ESA conducted a unique satellite melting experiment. The idea was to model the satellite reentry back to the atmosphere. The scientists wanted to make sure the way parts of the equipment come back to Earth is not a hazard for humans
The DLR German Aerospace Center’s researchers in Cologne put one of the densest parts of an Earth-orbiting satellite, a 4x10 cm magnetotorquer section, into a plasma wind tunnel and melted it into vapor. The piece ended up heating up to several thousand degrees Celsius.
The engineers observed both similarities and certain discrepancies with their original predictions.

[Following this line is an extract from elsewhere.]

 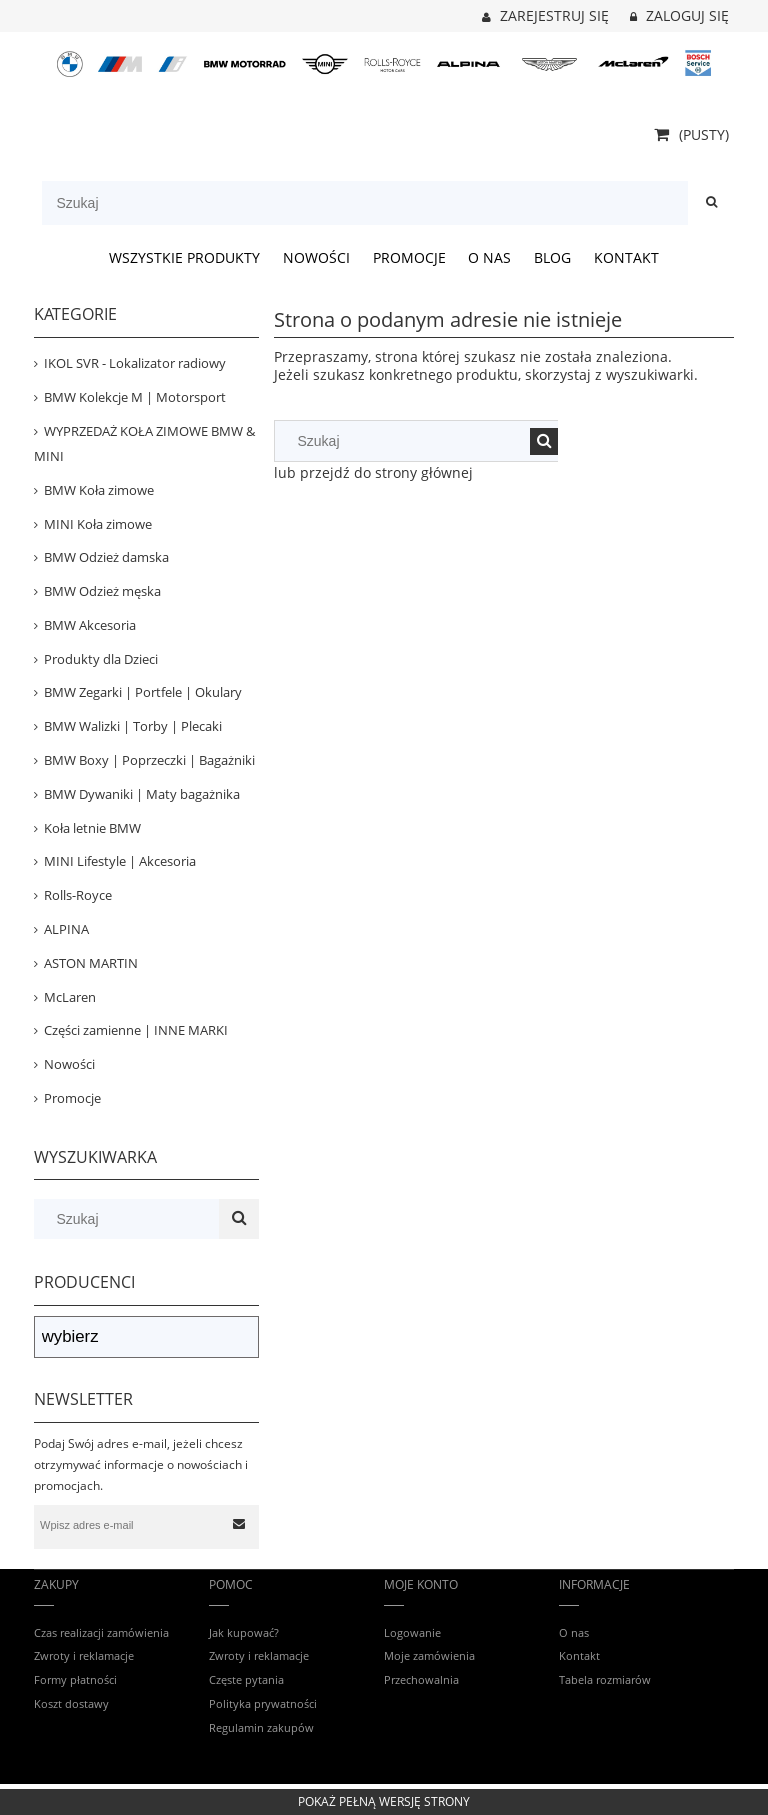 What do you see at coordinates (143, 692) in the screenshot?
I see `BMW Zegarki | Portfele | Okulary [BMW Zegarki | Portfele | Okulary 24]` at bounding box center [143, 692].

Theoretically, pieces of space equipment are supposed to fully burn up making their way through the atmosphere. In fact, some hardware makes it all the way down, its chunks being big enough to cause serious damage as they land.
One of the most shocking incidents was witnessed by a Texan couple back in 1997: the Gutowski were woken up by a huge object falling just some 50 m away from their property. The big item resembling a “dead rhino” turned out to be a 250-kg fuel tank from a rocket stage.
Later on, CleanSat emerged as part of ESA’s effort to address the issue and prevent anything like that happening in the future: this program’s purpose is to ensure the compliance of the low-orbiting satellites with the “D4D” model - design for demise.
Previous research had successfully identified specific satellite parts that are most likely to endure the reentry: pressure and propellant tanks, optical tools and spinning gyroscopes. What aggravates things is the fragmentation of space debris into smaller pieces: the more intense it is, the higher the risk of injury.
The experiment held by the international team of Belstead Reasearch, DLR and LusoSpace provided invaluable data on the way satellite parts made of carbon fibre, copper and iron behave on their way back to Earth and allowed to estimate the level of human safety.